— Et voilà que je me sens incapable aujourd’hui, larmoya le bonhomme.
— Ah bast ! ne vous inquiétez donc pas. Votre corps obéissait à une routine sexuelle, il y avait accoutumance de l’organisme. Les premiers froids sont la conséquence de votre faiblesse, dit en riant Ferdinand, n’en soyez pas surpris ; madame Budin pour une fois vous pardonnera votre carence.
Il parla un moment de la sorte, à la fois enjoué et sermonneur. Les deux vieux dodelinaient de la tête et se sentaient gagnés par la gaîté du docteur.
— Bien sûr, émit la femme, qui généreusement s’associait à l’infortune de son mari, on se fait vieux, docteur, il faut en convenir.
D’après Worms, le vieux père Budin avait bien plus besoin d’un petit discours remoralisateur que d’aphrodisiaques. Il le consola habilement et, avec beaucoup de délicatesse, lui fit sentir combien Cupidon s’était montré magnanime envers lui. Il excita l’orgueil du vieillard et y parvint facilement. Il laissa les deux époux complètement rassérénés.
* * *
Il ne se pressa pas de rentrer chez lui malgré le froid cuisant. Du reste, plongé dans des réflexions sans fond, il était insensible à la température. Un peu de neige couvrait par plaques les toitures et la cime des arbres, la route était inerte et des corbeaux aux contours imprécis nageaient en croassant dans une brume fluide.
Ferdinand pensait à la vitalité de ce vieillard. Il ne savait s’il éprouvait de l’admiration ou plutôt une répulsion inavouée devant cette bestialité de forniqueur, peut-être les deux à la fois. Ce qu’il admirait, c’était cette défaite de la vieillesse devant le sexe, mais il ne pouvait contenir un frisson de répulsion à l’évocation de ces amours séniles. Le médecin ne connaissait pas les embrasements des désirs impérieux, sa chair était calme, raisonnable. Peut-être parce qu’il n’était pas un imaginatif et ne pouvait oublier sa profession en temps utile. Les images pornographiques ne lui fouettaient pas le sang, pourtant combien en avait-il aperçues dans les tiroirs des tables de nuit, chez de vieux intellectuels, chez des filles, voire dans des foyers apparemment sains et vigoureux où il s’étonnait de ce répugnant secours réclamé par les sens à la lubricité.
Blanche n’était certes pas femme à cultiver ses sens. Elle montrait en amour la froideur de l’inertie, tempérée parfois d’ardeurs stupides et maladroites suivies par une gêne intense.
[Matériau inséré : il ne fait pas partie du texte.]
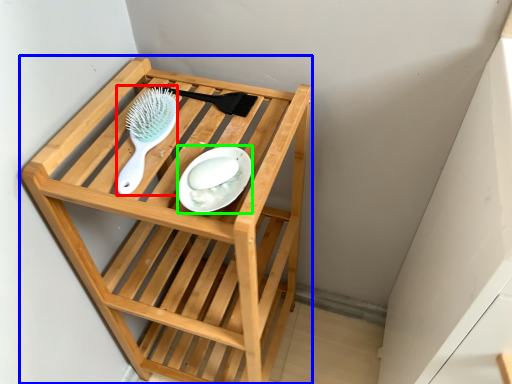 Question: Considering the real-world distances, which object is farthest from brush (highlighted by a red box)? furniture (highlighted by a blue box) or plate (highlighted by a green box)?

Choices:
 (A) furniture
 (B) plate

Answer: (A) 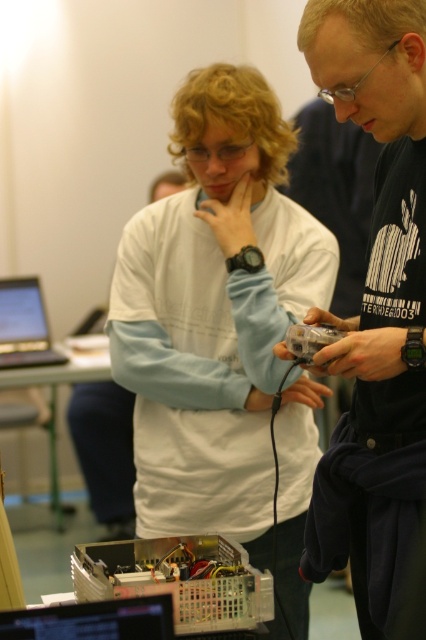 Question: Is black matte shirt at center in front of translucent plastic component at center?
Blanche était honteuse de ses élans, en femme vertueuse marquée par une compréhension étroite de la religion ; et Ferdinand, par enchaînement, était honteux de la gêne de sa femme qui le ravalait au rang d’un suborneur polisson.
Son intelligence refusait de croire à l’amour physique. Le désir n’était pour lui qu’un banal appétit des sens aussi agréable à assouvir que la faim ou le sommeil mais dont l’apaisement engendrait une tristesse de la chair. Rien de cérébral ne participait à ses étreintes et comme l’amour ne le harcelait pas, il était devenu chaste par manque d’ardeur.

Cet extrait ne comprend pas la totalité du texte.